[WHAT YOU ARE ASKED TO DO] Print every entry again exactly, with no pictures.

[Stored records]
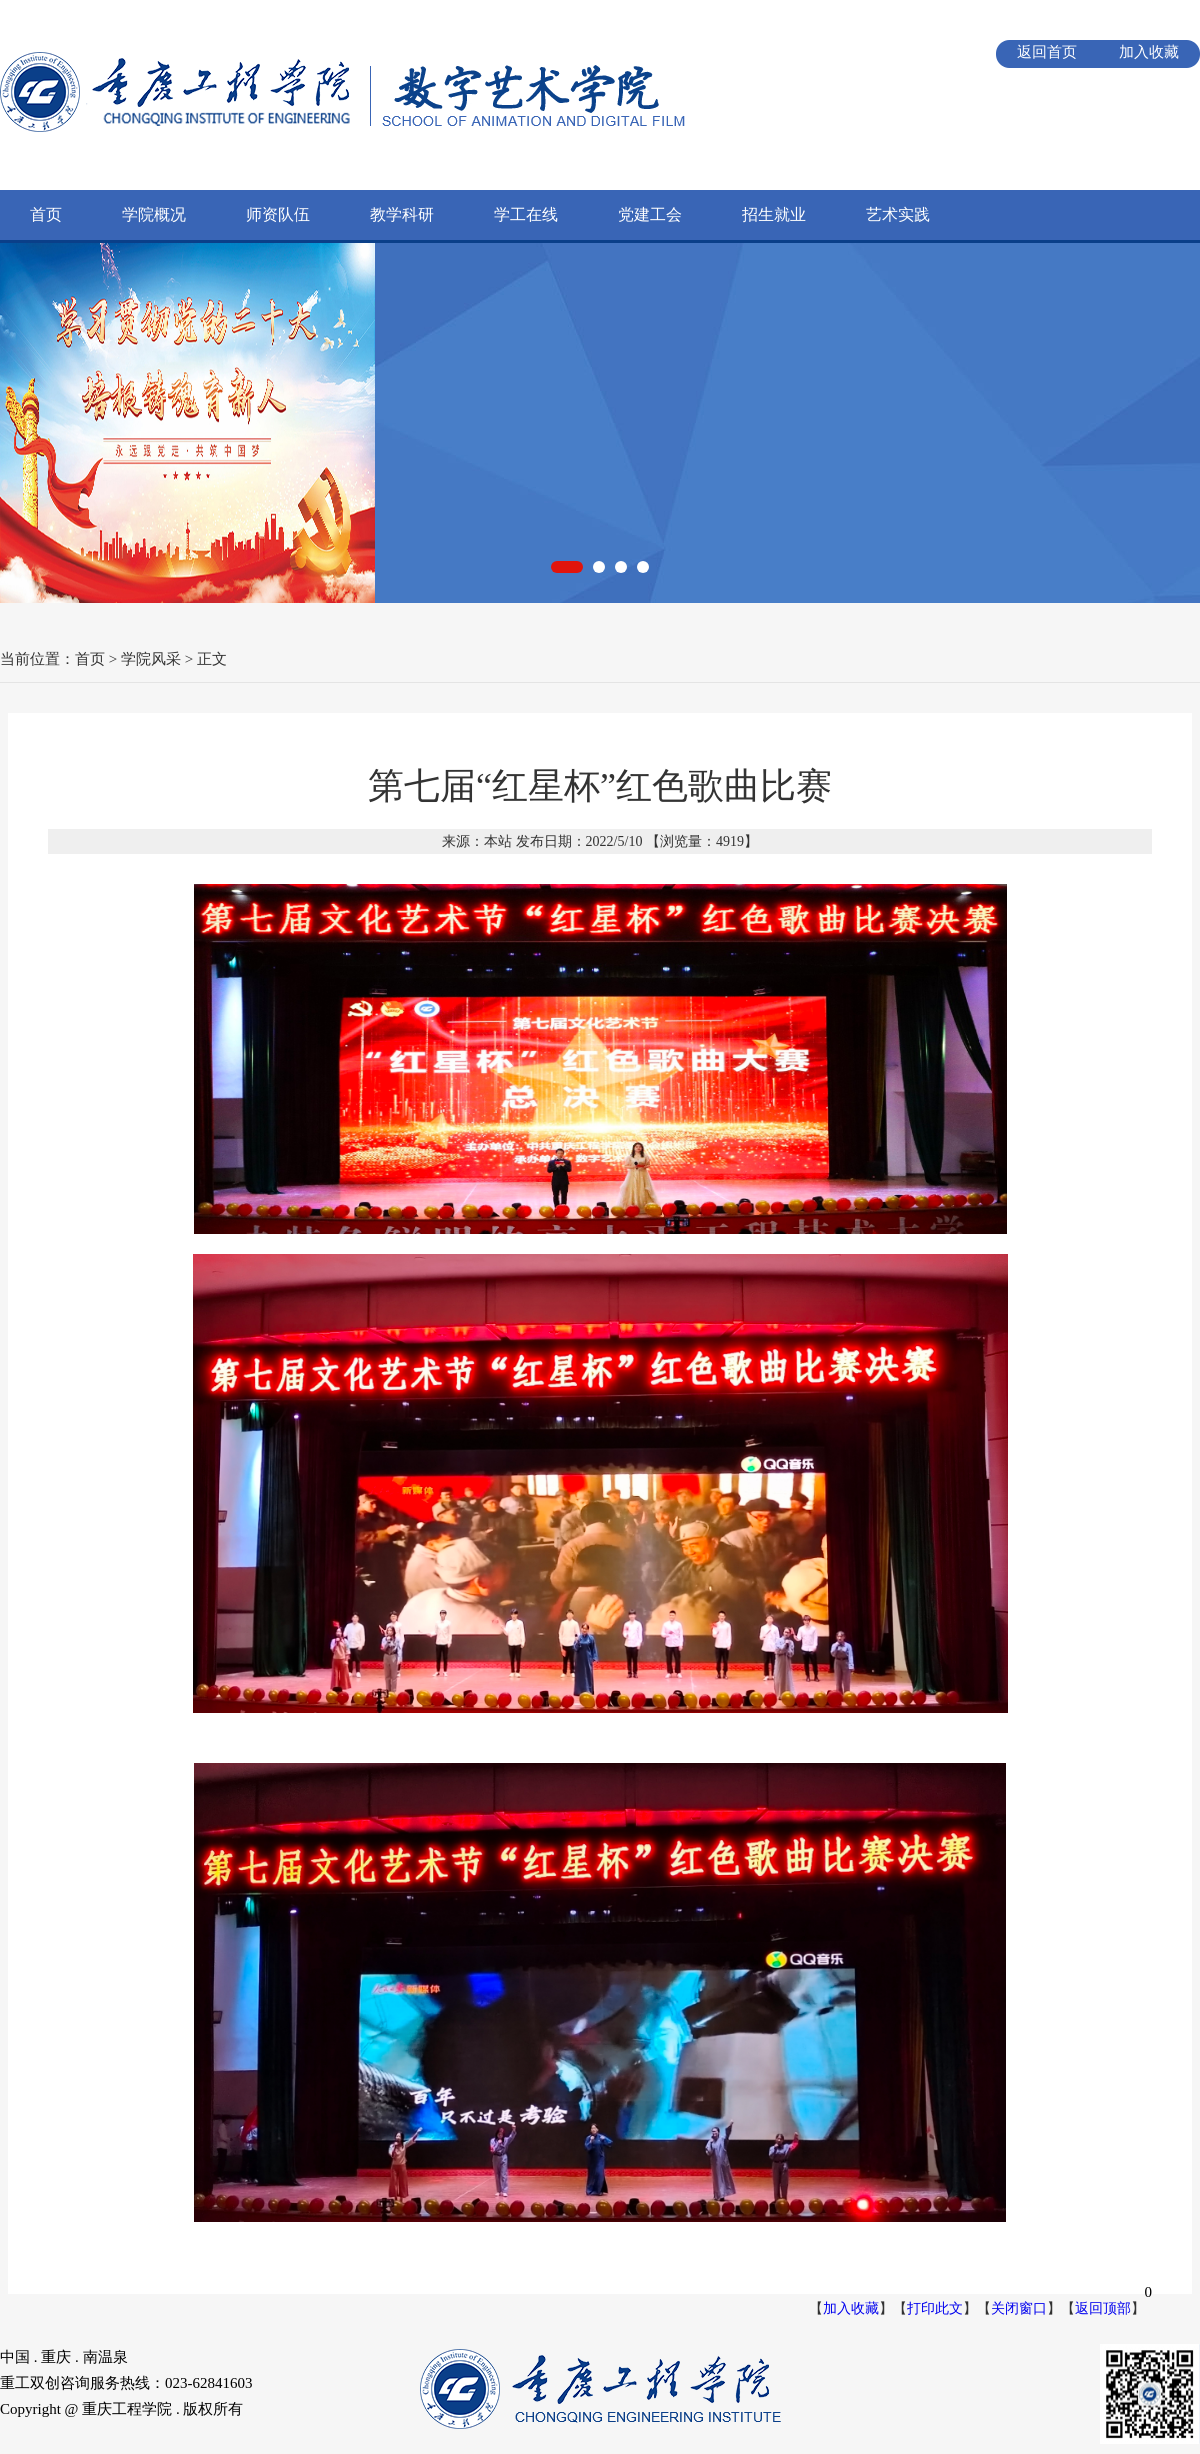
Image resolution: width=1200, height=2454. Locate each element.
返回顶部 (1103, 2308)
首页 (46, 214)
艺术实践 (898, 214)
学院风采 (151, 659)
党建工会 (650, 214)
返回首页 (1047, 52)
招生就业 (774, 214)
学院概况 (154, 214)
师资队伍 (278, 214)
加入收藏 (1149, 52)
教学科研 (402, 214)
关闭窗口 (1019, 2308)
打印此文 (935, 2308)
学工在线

[YOUR RESPONSE]
Image resolution: width=1200, height=2454. Locate each element.
返回顶部 (1103, 2308)
首页 (46, 214)
艺术实践 (898, 214)
学院风采 (151, 659)
党建工会 (650, 214)
返回首页 (1047, 52)
招生就业 (774, 214)
学院概况 (154, 214)
师资队伍 (278, 214)
加入收藏 (1149, 52)
教学科研 (402, 214)
关闭窗口 (1019, 2308)
打印此文 (935, 2308)
学工在线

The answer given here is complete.